▶ Your goal
Copy every line of the records exactly, without including the images.

= Beginning of Section =

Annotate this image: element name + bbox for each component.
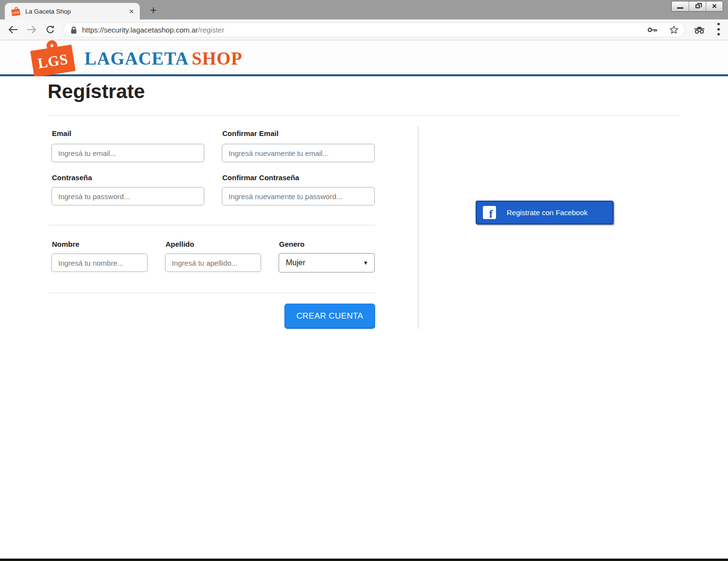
gender-label: Genero: [279, 240, 305, 248]
url-host: https://security.lagacetashop.com.ar: [82, 26, 198, 34]
refresh-button[interactable]: [41, 21, 59, 38]
browser-window: LGS La Gaceta Shop × + ×: [0, 0, 728, 561]
brand-wordmark: LAGACETASHOP: [84, 48, 243, 69]
last-name-label: Apellido: [165, 240, 194, 248]
facebook-register-button[interactable]: f Registrate con Facebook: [476, 201, 613, 224]
window-minimize-button[interactable]: [672, 1, 689, 11]
chevron-down-icon: ▼: [363, 260, 368, 266]
back-arrow-icon: [8, 25, 18, 34]
browser-tab[interactable]: LGS La Gaceta Shop ×: [5, 3, 140, 19]
forward-arrow-icon: [26, 25, 37, 34]
close-icon: ×: [712, 2, 717, 10]
bag-monogram: LGS: [36, 51, 69, 71]
key-icon[interactable]: [647, 27, 658, 33]
browser-titlebar: LGS La Gaceta Shop × + ×: [0, 0, 728, 19]
bookmark-star-icon[interactable]: [669, 25, 679, 35]
brand-name: LAGACETA: [84, 49, 189, 68]
confirm-email-label: Confirmar Email: [222, 129, 279, 137]
site-logo[interactable]: LGS LAGACETASHOP: [31, 42, 243, 75]
email-field[interactable]: [51, 144, 204, 162]
window-controls: ×: [671, 1, 723, 12]
first-name-field[interactable]: [51, 254, 148, 272]
gender-select[interactable]: Mujer ▼: [279, 253, 375, 272]
new-tab-button[interactable]: +: [146, 4, 161, 17]
page-title: Regístrate: [48, 80, 145, 103]
create-account-button[interactable]: CREAR CUENTA: [284, 304, 375, 329]
confirm-password-label: Confirmar Contraseña: [222, 173, 299, 182]
lock-icon: [70, 26, 77, 34]
refresh-icon: [45, 25, 55, 35]
vertical-divider: [418, 126, 418, 329]
window-restore-button[interactable]: [689, 1, 706, 11]
minimize-icon: [677, 7, 683, 9]
email-label: Email: [52, 129, 71, 137]
tab-title: La Gaceta Shop: [25, 8, 128, 15]
site-favicon-icon: LGS: [12, 7, 20, 16]
last-name-field[interactable]: [165, 254, 261, 272]
form-section-divider: [49, 225, 375, 225]
password-field[interactable]: [51, 187, 204, 205]
window-close-button[interactable]: ×: [706, 1, 723, 11]
confirm-password-field[interactable]: [222, 187, 375, 205]
restore-icon: [695, 4, 700, 8]
confirm-email-field[interactable]: [222, 144, 375, 162]
facebook-button-label: Registrate con Facebook: [507, 208, 588, 217]
gender-selected-value: Mujer: [286, 258, 305, 267]
taskbar-edge: [0, 559, 728, 561]
forward-button[interactable]: [22, 21, 41, 38]
password-label: Contraseña: [52, 173, 92, 182]
site-header: LGS LAGACETASHOP: [0, 41, 728, 76]
browser-menu-icon[interactable]: •••: [717, 22, 720, 37]
brand-suffix: SHOP: [192, 49, 243, 68]
url-text: https://security.lagacetashop.com.ar/reg…: [82, 26, 642, 34]
title-divider: [49, 115, 679, 116]
tab-close-icon[interactable]: ×: [128, 7, 135, 16]
first-name-label: Nombre: [52, 240, 80, 248]
back-button[interactable]: [4, 21, 22, 38]
url-path: /register: [198, 26, 224, 34]
shopping-bag-icon: LGS: [31, 42, 78, 75]
browser-toolbar: https://security.lagacetashop.com.ar/reg…: [0, 19, 728, 40]
form-bottom-divider: [49, 293, 375, 293]
facebook-icon: f: [483, 206, 496, 219]
address-bar[interactable]: https://security.lagacetashop.com.ar/reg…: [63, 22, 685, 37]
incognito-icon[interactable]: [694, 25, 705, 34]
register-page: Regístrate Email Confirmar Email Contras…: [0, 76, 728, 558]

= End of Section =

▶ Expected output
Annotate this image: element name + bbox for each component.
gender-label: Genero: [279, 240, 305, 248]
url-host: https://security.lagacetashop.com.ar: [82, 26, 198, 34]
refresh-button[interactable]: [41, 21, 59, 38]
browser-window: LGS La Gaceta Shop × + ×: [0, 0, 728, 561]
brand-wordmark: LAGACETASHOP: [84, 48, 243, 69]
last-name-label: Apellido: [165, 240, 194, 248]
facebook-register-button[interactable]: f Registrate con Facebook: [476, 201, 613, 224]
window-minimize-button[interactable]: [672, 1, 689, 11]
chevron-down-icon: ▼: [363, 260, 368, 266]
back-arrow-icon: [8, 25, 18, 34]
browser-tab[interactable]: LGS La Gaceta Shop ×: [5, 3, 140, 19]
forward-arrow-icon: [26, 25, 37, 34]
close-icon: ×: [712, 2, 717, 10]
bag-monogram: LGS: [36, 51, 69, 71]
key-icon[interactable]: [647, 27, 658, 33]
browser-titlebar: LGS La Gaceta Shop × + ×: [0, 0, 728, 19]
bookmark-star-icon[interactable]: [669, 25, 679, 35]
brand-name: LAGACETA: [84, 49, 189, 68]
confirm-email-label: Confirmar Email: [222, 129, 279, 137]
site-logo[interactable]: LGS LAGACETASHOP: [31, 42, 243, 75]
email-field[interactable]: [51, 144, 204, 162]
window-controls: ×: [671, 1, 723, 12]
first-name-field[interactable]: [51, 254, 148, 272]
gender-select[interactable]: Mujer ▼: [279, 253, 375, 272]
new-tab-button[interactable]: +: [146, 4, 161, 17]
page-title: Regístrate: [48, 80, 145, 103]
create-account-button[interactable]: CREAR CUENTA: [284, 304, 375, 329]
confirm-password-label: Confirmar Contraseña: [222, 173, 299, 182]
lock-icon: [70, 26, 77, 34]
refresh-icon: [45, 25, 55, 35]
vertical-divider: [418, 126, 418, 329]
window-restore-button[interactable]: [689, 1, 706, 11]
minimize-icon: [677, 7, 683, 9]
email-label: Email: [52, 129, 71, 137]
tab-title: La Gaceta Shop: [25, 8, 128, 15]
site-favicon-icon: LGS: [12, 7, 20, 16]
last-name-field[interactable]: [165, 254, 261, 272]
form-section-divider: [49, 225, 375, 225]
password-field[interactable]: [51, 187, 204, 205]
window-close-button[interactable]: ×: [706, 1, 723, 11]
confirm-password-field[interactable]: [222, 187, 375, 205]
restore-icon: [695, 4, 700, 8]
confirm-email-field[interactable]: [222, 144, 375, 162]
facebook-button-label: Registrate con Facebook: [507, 208, 588, 217]
gender-selected-value: Mujer: [286, 258, 305, 267]
taskbar-edge: [0, 559, 728, 561]
forward-button[interactable]: [22, 21, 41, 38]
password-label: Contraseña: [52, 173, 92, 182]
site-header: LGS LAGACETASHOP: [0, 41, 728, 76]
browser-menu-icon[interactable]: •••: [717, 22, 720, 37]
brand-suffix: SHOP: [192, 49, 243, 68]
url-text: https://security.lagacetashop.com.ar/reg…: [82, 26, 642, 34]
title-divider: [49, 115, 679, 116]
tab-close-icon[interactable]: ×: [128, 7, 135, 16]
first-name-label: Nombre: [52, 240, 80, 248]
back-button[interactable]: [4, 21, 22, 38]
url-path: /register: [198, 26, 224, 34]
shopping-bag-icon: LGS: [31, 42, 78, 75]
browser-toolbar: https://security.lagacetashop.com.ar/reg…: [0, 19, 728, 40]
form-bottom-divider: [49, 293, 375, 293]
facebook-icon: f: [483, 206, 496, 219]
address-bar[interactable]: https://security.lagacetashop.com.ar/reg…: [63, 22, 685, 37]
incognito-icon[interactable]: [694, 25, 705, 34]
register-page: Regístrate Email Confirmar Email Contras…: [0, 76, 728, 558]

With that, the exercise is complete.